SSRIs may help some people, but they can also increase the symptoms in others.

Possible mechanisms


The overarching hypothesis is that HPPD arises from a disturbance in visual processing. Visual symptoms are caused by the disturbance and they typically differ from what psychedelics cause while on them.

It’s believed the disturbance occurs at a low level in the visual system, allowing more “noise” to make its way to higher visual centers and eventually into perception.

Locations

Due to the condition involving visual processing, much of the focus is on the occipital lobe and lateral geniculate nucleus (LGN), located in the thalamus.

A disruption in these areas could impact the way visual signals pass through the brain and allow more activity to be noticed and interpreted than normal.

The primary visual cortex (V1) is of particular interest. Neuronal activity in this region may continue beyond the stimulus, coming from some sort of altered inhibitory and excitatory activity.

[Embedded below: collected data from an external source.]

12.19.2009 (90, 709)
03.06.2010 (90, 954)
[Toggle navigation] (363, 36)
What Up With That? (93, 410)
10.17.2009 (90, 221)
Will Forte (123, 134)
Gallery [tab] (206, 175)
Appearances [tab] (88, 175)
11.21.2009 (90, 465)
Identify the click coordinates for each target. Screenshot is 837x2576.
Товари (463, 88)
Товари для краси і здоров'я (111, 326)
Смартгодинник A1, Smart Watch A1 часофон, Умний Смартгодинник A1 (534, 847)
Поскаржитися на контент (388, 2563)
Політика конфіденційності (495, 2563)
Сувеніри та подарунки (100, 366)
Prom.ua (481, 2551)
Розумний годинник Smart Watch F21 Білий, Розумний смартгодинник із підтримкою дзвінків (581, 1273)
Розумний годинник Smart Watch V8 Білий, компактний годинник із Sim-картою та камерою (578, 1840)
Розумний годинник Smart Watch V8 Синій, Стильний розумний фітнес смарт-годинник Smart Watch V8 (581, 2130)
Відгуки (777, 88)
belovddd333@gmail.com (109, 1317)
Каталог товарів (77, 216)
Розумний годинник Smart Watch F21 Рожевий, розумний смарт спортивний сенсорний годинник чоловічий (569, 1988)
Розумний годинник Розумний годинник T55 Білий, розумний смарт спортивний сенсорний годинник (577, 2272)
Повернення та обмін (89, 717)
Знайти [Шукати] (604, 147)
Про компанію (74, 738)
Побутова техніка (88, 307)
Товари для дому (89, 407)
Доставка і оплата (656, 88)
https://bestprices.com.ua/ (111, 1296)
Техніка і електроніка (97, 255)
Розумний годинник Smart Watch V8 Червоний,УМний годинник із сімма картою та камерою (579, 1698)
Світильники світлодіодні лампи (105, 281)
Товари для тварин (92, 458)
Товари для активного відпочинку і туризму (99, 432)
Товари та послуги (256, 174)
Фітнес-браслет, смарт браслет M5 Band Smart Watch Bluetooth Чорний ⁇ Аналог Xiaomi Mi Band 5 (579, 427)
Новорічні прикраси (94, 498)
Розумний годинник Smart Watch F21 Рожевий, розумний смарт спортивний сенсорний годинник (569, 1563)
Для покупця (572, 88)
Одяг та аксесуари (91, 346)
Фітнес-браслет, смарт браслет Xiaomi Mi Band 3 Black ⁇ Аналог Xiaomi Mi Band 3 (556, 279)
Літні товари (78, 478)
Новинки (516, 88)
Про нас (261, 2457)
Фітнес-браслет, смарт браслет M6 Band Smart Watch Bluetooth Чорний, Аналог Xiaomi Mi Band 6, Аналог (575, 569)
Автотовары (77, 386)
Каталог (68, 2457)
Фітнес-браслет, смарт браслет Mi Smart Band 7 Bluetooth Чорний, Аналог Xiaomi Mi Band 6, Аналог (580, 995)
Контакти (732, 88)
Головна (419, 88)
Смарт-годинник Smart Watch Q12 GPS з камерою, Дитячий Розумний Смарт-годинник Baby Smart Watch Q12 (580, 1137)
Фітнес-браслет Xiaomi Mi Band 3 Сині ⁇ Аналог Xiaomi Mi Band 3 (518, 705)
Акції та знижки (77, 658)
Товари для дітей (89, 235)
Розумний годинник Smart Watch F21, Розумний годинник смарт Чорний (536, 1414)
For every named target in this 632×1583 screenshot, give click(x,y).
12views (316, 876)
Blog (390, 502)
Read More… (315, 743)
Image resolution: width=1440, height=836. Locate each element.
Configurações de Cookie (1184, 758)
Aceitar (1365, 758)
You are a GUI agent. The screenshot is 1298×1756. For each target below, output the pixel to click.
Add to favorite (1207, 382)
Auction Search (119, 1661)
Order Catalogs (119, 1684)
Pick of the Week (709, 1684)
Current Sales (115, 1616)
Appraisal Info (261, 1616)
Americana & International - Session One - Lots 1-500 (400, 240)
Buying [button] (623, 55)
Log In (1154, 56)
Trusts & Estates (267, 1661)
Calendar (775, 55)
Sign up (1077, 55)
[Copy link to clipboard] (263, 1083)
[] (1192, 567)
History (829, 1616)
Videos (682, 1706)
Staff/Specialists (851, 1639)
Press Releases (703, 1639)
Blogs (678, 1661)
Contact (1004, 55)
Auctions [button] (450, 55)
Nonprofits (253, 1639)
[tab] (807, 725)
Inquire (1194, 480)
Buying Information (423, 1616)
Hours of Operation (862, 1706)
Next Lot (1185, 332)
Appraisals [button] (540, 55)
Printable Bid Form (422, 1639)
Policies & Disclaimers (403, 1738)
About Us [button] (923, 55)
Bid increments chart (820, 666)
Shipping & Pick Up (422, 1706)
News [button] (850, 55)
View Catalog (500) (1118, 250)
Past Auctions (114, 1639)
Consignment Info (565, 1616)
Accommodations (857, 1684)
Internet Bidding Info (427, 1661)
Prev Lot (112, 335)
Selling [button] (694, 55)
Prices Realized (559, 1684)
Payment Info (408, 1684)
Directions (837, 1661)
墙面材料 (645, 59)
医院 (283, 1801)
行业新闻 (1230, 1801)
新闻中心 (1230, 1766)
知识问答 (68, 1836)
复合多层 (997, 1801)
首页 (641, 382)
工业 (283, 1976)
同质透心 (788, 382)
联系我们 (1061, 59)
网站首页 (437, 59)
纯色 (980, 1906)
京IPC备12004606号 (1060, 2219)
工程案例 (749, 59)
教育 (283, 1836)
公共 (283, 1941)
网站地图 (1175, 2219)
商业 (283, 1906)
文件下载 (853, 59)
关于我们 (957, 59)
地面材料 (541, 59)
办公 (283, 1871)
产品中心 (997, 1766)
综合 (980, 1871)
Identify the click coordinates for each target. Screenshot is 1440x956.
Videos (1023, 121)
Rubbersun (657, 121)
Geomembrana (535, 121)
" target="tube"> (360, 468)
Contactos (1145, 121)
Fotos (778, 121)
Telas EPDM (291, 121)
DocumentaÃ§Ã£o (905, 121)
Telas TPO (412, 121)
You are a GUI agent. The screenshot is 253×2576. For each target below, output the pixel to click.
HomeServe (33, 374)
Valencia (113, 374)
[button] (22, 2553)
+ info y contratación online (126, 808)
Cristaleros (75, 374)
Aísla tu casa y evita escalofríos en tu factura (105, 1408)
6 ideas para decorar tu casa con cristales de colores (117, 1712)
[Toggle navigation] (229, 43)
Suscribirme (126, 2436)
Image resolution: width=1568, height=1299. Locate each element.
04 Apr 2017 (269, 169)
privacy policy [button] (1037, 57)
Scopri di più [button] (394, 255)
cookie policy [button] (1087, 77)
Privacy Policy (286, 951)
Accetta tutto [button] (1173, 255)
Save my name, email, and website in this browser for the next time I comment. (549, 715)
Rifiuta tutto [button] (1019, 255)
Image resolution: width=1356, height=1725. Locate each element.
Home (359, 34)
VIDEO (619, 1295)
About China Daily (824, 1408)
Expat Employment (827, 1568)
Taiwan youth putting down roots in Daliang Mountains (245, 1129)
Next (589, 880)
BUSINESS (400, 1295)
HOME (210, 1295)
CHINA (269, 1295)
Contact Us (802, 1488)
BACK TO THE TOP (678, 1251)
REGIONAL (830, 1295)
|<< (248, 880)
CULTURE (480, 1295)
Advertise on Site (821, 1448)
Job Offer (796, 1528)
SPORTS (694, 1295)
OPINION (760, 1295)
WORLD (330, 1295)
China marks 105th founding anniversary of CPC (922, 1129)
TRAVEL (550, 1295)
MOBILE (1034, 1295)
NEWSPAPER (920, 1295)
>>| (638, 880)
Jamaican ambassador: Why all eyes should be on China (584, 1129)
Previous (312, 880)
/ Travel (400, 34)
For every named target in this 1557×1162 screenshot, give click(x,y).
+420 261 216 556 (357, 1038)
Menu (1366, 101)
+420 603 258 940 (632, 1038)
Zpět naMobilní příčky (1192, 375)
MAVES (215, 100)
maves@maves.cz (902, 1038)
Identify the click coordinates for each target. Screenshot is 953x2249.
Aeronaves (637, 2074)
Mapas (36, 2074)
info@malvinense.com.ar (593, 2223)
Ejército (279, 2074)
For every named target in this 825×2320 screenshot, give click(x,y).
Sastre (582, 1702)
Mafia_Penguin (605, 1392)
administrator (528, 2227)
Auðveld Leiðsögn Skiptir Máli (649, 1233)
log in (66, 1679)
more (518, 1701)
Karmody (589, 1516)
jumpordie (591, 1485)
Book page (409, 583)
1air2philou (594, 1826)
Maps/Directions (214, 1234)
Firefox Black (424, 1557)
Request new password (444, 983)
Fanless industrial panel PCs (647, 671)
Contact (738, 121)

A popular hypothesis is that psychedelics lead to the dysfunction of cortical serotonergic neurons with GABAergic outputs. This leads to a state of chronic disinhibition.

However, the presence of non-visual sensory effects, depersonalization, and derealization in some people suggests the mechanism may be more complex.

EEG

EEG research has shown evidence of greater occipital activity, which is consistent with the idea of disinhibition.

Other

Other research from Henry Abraham looking at the impact of HPPD and psychedelic use sheds some light on how visual cortex activity may be altered.

A test for distinguishing between colors found the control group performed best, LSD users scored in the middle, and the HPPD group scored worst.

Another test for noticing a light flicker (a light would be strobed on/off rapidly) found the controls performed best, LSD users were in the middle, and the HPPD group scored worst.

LSD users were also found to have more difficulty adjusting to the dark from the light.

This data was taken as support of the idea that HPPD and even just heavy psychedelic use can lead to visual stimuli causing a prolonged response in the brain. Though the research needs to be further supported.

Anxiety and attention appear to modulate sensitivity in low-level sensory processing. This could partly explain the beneficial effects of benzodiazepines and the beneficial effect of turning your attention to other tasks.